Ask LH: Do Restaurants Have To Serve A Meal To Sell You Booze?


Dear Lifehacker, On the weekend I travelled up to Perth for a family event and found myself at the Little Creatures Brewery on Friday night for some drinks and dinner. Upon arriving I was informed that I’d need to buy a ‘substantial’ meal before I was allowed to drink anything alcoholic.

Didn’t really matter as I planned on eating anyway. Later on in the night I was told that I was allowed to only order three drinks per meal. My question is this: is this a legal practice? Repeated enquiries with the staff there couldn’t tell me if this was a law or just good Friday policy. In the end it didn’t really affect me, but I don’t like being on someone else’s terms when I go out for a meal and a few drinks. What’s the go here? Thanks, Drinking Diner

Picture: Adam Sellwood

Dear DD,

You might not like it, but you’re always on “someone else’s terms” when you dine out. If a restaurant decided that you can only order a particular wine by the bottle, for example, you’re effectively stuck with that requirement. It’s often not good business sense to make life difficult for customers, but if you don’t like the ordering conditions around alcohol (or anything else), the basic legal view is: go and dine somewhere else.

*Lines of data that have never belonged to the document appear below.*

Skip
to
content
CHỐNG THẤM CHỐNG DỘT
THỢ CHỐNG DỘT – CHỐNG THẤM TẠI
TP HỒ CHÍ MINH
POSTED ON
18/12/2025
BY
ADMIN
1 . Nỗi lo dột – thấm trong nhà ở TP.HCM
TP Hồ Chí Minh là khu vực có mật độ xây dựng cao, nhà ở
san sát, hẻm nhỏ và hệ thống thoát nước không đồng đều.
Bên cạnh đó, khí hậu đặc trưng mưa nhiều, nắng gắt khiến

In answer to your question: the need to order a meal in order to be served drinks is definitely a legal requirement, but the exact detail of “three drinks per meal” is more likely to be the restaurant’s way of enforcing that requirement.

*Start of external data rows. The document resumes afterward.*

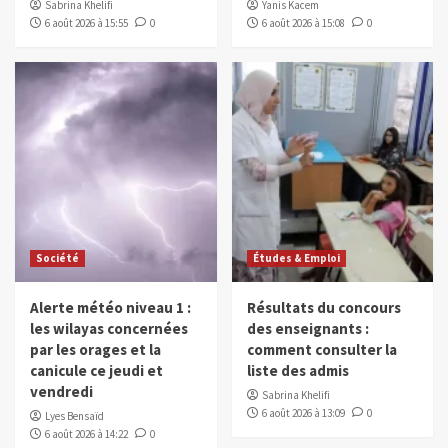
Sabrina Khelifi
Yanis Kacem
6 août 2026 à 15:55
0
6 août 2026 à 15:08
0
Société
Études & Emploi
Alerte météo niveau 1 :
Résultats du concours
les wilayas concernées
des enseignants :
par les orages et la
comment consulter la
canicule ce jeudi et
liste des admis
vendredi
Sabrina Khelifi
6 août 2026 à 13:09
0
Lyes Bensaïd
6 août 2026 à 14:22
0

Liquor licensing laws vary from state to state, but the restriction that restaurants can only serve alcoholic drinks if they are accompanied with a meal is a fairly common one in Australia. In Western Australia, the Liquor Control Act 1988 sets out the requirements for a restaurant which wants to serve alcohol. The act emphasises that serving meals must be the primary focus of the business: it can’t exist largely to serve booze, even if it’s attached to a brewery.

Licensing conditions can be set with specific terms (such as operating hours for bars), but it’s unlikely that the ‘three drinks per meal’ requirement is actually written into the Little Creatures licence. A more probable explanation is that the restaurant uses that policy to stop customers simply ordering a single plate of chips and six schooners to dodge the meal requirement. Again, that’s a business decision, based on the margins that apply to food and liquor and the need to respect the licence conditions.

The lesson? If you mainly want to drink, head to a pub. If you want to drink and dine, order a meal each and you’ll be fine.